WORK ORDER: Go through the lines below and copy each one that holds the string "Репортаж".

DATA FOR THE TASK:
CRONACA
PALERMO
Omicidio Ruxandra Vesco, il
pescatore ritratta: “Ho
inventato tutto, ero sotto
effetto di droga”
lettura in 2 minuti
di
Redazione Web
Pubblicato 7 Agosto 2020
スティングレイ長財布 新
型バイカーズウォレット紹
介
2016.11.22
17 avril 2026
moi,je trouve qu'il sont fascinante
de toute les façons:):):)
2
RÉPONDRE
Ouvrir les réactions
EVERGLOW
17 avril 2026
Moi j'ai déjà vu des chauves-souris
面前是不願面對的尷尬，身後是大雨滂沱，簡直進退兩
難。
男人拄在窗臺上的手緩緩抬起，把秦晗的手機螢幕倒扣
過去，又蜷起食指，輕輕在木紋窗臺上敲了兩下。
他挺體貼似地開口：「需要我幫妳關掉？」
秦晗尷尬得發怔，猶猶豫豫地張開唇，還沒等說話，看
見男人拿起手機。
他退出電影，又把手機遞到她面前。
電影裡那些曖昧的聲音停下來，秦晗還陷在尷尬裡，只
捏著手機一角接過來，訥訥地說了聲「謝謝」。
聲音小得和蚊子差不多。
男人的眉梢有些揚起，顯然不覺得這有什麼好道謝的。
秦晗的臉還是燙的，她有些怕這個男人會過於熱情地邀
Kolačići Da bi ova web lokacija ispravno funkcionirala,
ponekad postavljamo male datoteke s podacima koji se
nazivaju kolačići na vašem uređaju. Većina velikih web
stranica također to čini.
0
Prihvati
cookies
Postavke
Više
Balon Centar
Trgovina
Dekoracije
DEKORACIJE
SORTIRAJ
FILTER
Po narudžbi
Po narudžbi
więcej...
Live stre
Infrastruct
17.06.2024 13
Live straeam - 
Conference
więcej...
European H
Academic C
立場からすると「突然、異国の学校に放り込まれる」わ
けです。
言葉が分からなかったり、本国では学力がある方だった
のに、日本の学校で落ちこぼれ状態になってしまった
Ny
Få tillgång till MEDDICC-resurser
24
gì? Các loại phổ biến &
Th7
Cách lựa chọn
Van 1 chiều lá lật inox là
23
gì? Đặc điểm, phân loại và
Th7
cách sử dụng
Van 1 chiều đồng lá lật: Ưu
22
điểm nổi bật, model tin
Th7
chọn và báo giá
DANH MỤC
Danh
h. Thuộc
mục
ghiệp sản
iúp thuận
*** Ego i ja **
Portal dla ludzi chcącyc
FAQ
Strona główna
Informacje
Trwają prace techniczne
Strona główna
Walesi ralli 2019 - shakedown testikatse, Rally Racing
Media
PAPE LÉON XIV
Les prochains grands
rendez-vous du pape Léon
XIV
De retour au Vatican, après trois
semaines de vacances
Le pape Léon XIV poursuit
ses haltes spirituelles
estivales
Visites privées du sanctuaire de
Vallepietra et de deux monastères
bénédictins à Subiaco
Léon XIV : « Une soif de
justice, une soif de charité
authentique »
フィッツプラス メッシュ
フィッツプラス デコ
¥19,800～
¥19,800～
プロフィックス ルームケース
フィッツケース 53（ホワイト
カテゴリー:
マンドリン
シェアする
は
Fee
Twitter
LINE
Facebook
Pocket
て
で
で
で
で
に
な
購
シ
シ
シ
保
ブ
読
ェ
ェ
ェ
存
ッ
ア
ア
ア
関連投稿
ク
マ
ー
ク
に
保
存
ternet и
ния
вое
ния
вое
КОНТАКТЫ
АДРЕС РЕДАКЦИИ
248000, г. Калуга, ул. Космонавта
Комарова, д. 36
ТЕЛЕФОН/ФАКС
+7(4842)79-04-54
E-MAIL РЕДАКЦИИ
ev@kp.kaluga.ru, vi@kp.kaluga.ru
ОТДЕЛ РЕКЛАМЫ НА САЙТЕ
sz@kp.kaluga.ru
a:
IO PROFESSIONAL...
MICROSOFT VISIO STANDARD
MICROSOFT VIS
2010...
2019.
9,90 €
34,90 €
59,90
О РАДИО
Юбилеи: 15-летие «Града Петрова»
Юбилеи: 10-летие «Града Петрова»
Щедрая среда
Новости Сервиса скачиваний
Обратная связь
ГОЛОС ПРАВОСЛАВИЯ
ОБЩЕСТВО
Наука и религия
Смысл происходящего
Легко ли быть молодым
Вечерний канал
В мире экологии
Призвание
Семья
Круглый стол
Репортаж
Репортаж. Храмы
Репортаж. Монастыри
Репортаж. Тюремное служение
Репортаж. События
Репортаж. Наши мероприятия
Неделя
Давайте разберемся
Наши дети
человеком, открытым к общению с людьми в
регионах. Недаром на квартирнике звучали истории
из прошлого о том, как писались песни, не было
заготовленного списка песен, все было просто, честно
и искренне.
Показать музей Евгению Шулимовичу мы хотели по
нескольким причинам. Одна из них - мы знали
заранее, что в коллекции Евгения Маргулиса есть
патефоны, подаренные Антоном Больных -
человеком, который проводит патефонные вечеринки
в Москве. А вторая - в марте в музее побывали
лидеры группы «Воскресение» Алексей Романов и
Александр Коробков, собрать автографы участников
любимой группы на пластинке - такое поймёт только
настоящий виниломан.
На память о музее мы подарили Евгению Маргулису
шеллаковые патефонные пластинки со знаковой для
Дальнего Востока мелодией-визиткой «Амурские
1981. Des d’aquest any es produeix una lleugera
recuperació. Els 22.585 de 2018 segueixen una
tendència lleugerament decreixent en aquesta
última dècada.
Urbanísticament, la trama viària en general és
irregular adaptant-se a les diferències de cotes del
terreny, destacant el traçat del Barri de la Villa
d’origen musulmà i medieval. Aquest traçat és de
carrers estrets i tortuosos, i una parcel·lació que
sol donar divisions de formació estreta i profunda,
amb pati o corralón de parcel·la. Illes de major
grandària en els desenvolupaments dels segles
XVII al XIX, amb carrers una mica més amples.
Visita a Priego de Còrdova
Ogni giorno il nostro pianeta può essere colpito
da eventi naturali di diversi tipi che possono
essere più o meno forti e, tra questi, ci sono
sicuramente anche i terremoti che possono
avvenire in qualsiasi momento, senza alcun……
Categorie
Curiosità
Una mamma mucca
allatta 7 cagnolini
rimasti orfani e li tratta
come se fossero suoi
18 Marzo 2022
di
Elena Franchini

SOLUTION TO THIS EXERCISE:
Репортаж
Репортаж. Храмы
Репортаж. Монастыри
Репортаж. Тюремное служение
Репортаж. События
Репортаж. Наши мероприятия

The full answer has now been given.